*** Opening PROVIDED DATA ***

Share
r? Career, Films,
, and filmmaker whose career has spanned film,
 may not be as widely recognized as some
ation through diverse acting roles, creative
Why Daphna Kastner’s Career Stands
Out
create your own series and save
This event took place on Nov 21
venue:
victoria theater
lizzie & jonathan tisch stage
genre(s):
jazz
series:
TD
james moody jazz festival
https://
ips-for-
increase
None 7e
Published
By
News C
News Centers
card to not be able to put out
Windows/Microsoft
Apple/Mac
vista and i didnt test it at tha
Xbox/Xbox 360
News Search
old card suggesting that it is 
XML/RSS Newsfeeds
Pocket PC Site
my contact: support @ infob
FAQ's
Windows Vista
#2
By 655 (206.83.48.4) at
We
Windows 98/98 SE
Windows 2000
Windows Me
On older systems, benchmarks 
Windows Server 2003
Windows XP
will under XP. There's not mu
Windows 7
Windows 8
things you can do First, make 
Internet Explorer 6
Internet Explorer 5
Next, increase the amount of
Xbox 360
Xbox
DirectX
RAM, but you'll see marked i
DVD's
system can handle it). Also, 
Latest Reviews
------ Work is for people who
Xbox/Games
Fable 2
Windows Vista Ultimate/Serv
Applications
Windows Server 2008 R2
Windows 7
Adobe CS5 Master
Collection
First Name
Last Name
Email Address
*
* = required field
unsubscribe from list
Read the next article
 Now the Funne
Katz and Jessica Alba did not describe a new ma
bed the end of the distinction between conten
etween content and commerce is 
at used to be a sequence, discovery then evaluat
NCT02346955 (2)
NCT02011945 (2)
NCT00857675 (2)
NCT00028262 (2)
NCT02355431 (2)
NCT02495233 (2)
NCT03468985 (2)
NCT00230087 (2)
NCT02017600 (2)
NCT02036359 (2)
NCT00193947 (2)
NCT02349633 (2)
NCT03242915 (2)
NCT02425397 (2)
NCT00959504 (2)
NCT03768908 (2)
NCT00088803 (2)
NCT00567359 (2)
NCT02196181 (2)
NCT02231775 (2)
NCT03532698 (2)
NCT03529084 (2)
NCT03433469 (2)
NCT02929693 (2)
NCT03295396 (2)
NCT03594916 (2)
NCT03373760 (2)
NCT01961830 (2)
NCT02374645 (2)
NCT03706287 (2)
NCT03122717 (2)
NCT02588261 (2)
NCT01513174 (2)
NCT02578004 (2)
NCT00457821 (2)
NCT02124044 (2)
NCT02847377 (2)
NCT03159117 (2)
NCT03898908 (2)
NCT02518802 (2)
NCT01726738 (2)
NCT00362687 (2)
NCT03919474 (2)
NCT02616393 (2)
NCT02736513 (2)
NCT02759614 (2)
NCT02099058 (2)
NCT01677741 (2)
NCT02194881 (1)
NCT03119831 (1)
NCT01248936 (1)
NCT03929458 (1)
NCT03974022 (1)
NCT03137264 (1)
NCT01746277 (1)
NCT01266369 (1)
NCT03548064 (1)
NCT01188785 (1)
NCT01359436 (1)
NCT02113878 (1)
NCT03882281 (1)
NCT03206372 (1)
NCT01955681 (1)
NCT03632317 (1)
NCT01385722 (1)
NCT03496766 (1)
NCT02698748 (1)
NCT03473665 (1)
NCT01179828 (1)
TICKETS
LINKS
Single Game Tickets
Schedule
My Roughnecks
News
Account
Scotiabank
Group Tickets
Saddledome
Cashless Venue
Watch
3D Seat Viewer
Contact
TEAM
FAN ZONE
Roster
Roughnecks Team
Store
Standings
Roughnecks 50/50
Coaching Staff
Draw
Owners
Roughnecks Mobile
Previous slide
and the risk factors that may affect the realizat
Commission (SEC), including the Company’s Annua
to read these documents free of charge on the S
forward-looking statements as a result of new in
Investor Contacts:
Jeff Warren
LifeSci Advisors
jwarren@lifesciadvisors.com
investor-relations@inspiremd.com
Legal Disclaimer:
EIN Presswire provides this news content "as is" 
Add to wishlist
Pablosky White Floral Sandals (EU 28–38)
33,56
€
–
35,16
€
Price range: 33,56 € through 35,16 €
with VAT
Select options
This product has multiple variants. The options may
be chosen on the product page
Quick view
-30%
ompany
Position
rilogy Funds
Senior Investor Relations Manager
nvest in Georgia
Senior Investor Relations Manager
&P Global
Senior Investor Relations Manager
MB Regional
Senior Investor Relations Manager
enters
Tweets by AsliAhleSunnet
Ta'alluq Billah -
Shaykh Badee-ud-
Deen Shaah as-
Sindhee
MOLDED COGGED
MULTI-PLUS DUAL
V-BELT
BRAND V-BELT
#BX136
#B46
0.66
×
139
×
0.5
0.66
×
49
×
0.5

*** Closing PROVIDED DATA ***

§ THE PROBLEM
Reproduce exactly, please, only the lines from the start of the data above to the line that contains "card to not be able to put out", with both ends kept.

§ WRITTEN REPLY
Share
r? Career, Films,
, and filmmaker whose career has spanned film,
 may not be as widely recognized as some
ation through diverse acting roles, creative
Why Daphna Kastner’s Career Stands
Out
create your own series and save
This event took place on Nov 21
venue:
victoria theater
lizzie & jonathan tisch stage
genre(s):
jazz
series:
TD
james moody jazz festival
https://
ips-for-
increase
None 7e
Published
By
News C
News Centers
card to not be able to put out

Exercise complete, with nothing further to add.